[PATCH] Have clang list the imported modules in the debug info

David Blaikie dblaikie at gmail.com
Wed Mar 18 16:02:49 PDT 2015


On Wed, Mar 18, 2015 at 3:50 PM, Adrian Prantl <aprantl at apple.com> wrote:

>
> On Mar 17, 2015, at 6:44 PM, David Blaikie <dblaikie at gmail.com> wrote:
>
>
>
> On Tue, Mar 17, 2015 at 3:47 PM, Adrian Prantl <aprantl at apple.com> wrote:
>
>>
>> > On Mar 17, 2015, at 10:03 AM, Greg Clayton <gclayton at apple.com> wrote:
>> >
>> >
>> >> On Mar 17, 2015, at 9:46 AM, David Blaikie <dblaikie at gmail.com> wrote:
>> >>
>> >>
>> >>
>> >> On Tue, Mar 17, 2015 at 9:42 AM, Greg Clayton <gclayton at apple.com>
>> wrote:
>> >>
>> >>> On Mar 16, 2015, at 6:47 PM, David Blaikie <dblaikie at gmail.com>
>> wrote:
>> >>>
>> >>>
>> >>>
>> >>> On Mon, Mar 16, 2015 at 5:14 PM, Adrian Prantl <aprantl at apple.com>
>> wrote:
>> >>>
>> >>> Thanks for the explanation David, I missed that it is entirely the
>> linker's (or some dwarf post-processor's) responsibility to find the module
>> files and link in the debug info from the .pcm files, so debugger doesn’t
>> notice a difference.
>> >>>
>> >>> I think there's still some confusion here. Sorry if I'm rehashing
>> something, but I'll try to explain how this all works.
>> >>>
>> >>> Normal split DWARF:
>> >>>
>> >>> Compiler generates two files: .o and .dwo.

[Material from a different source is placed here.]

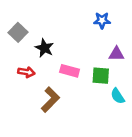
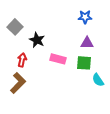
purple triangle: (116, 54) -> (87, 43), moved
red arrow: (26, 72) -> (22, 60), turned -88
brown L-shape: (50, 100) -> (18, 83), moved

>> >>> .dwo has static, non-relocatable debug info.
>> >>> .o has a skeleton compile_unit that has the name of the .dwo file and
>> a hash to verify that the .dwo file isn't stale when the debugger reads it.

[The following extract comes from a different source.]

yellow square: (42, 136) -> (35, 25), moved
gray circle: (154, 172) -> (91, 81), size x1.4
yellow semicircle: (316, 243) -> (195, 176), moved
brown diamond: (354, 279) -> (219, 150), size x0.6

>> >>> The .o files are all linked together, the .dwo files stay where they
>> are.
>> >>> The debugger reads the linked executable, finds the skeleton
>> compile_units contained therein, and find/loads the .dwo files
>> >>>
>> >>> The scenario I have in mind for module debug info is this:
>> >>> Module is compiled as an object file with debug info (this file is
>> actually a .dwo file, even if it has some other extension - it has the
>> non-relocatable debug info in it)
>> >>> .o file has a comdat'd skeleton compile_unit describing the
>> .dwo/module file
>> >>> <from here on no extra work is required, the linker and debugger just
>> act as normal>
>> >>> The .o files are linked together, the skeleton compile_units get
>> deduplicated by the linker (comdat sections)
>> >>
>> >> One issue I can think of is we will need to figure out a way to make
>> COMDAT work with mach-o. COMDAT requires large number of sections and
>> mach-o can only have 255.
>> >>
>> >> Ah, fair enough - how does MachO handle inline functions (the most
>> common use of comdat) currently, then?
>> >
>> > Currently mach-o relies on symbols in the symbol table being marked as
>> weak and I believe the data for these symbols are in special sections that
>> are marked as containing items that can be coalesced.
>> >
>> That’s not necessarily an issue that needs to be solved on Darwin, or am
>> I maybe missing something? The linker leaves all debug info in the .o (as
>> it currently does) and llvm-dsymutil is resolving all the external module
>> type references while creating the .dSYM bundle.
>>
>
> Yeah, with a debug aware linker (or in the case of dsymutil, a debug-only
> linker) you would just know that since you're looking at object files,
> module references will be redundant across objects and should be
> deduplicated (by the dwo hash, most likely).
>
> If you're not teaching your debugger to read modules, and want to link the
> debug info in from the .dwos - at that point you can probably drop the
> skeleton stuff entirely (you'd still need to teach your debugger about .dwo
> sections and some of the esoteric things there - like str_index and the
> extra/special line table just for file names (decl_file, etc, uses this))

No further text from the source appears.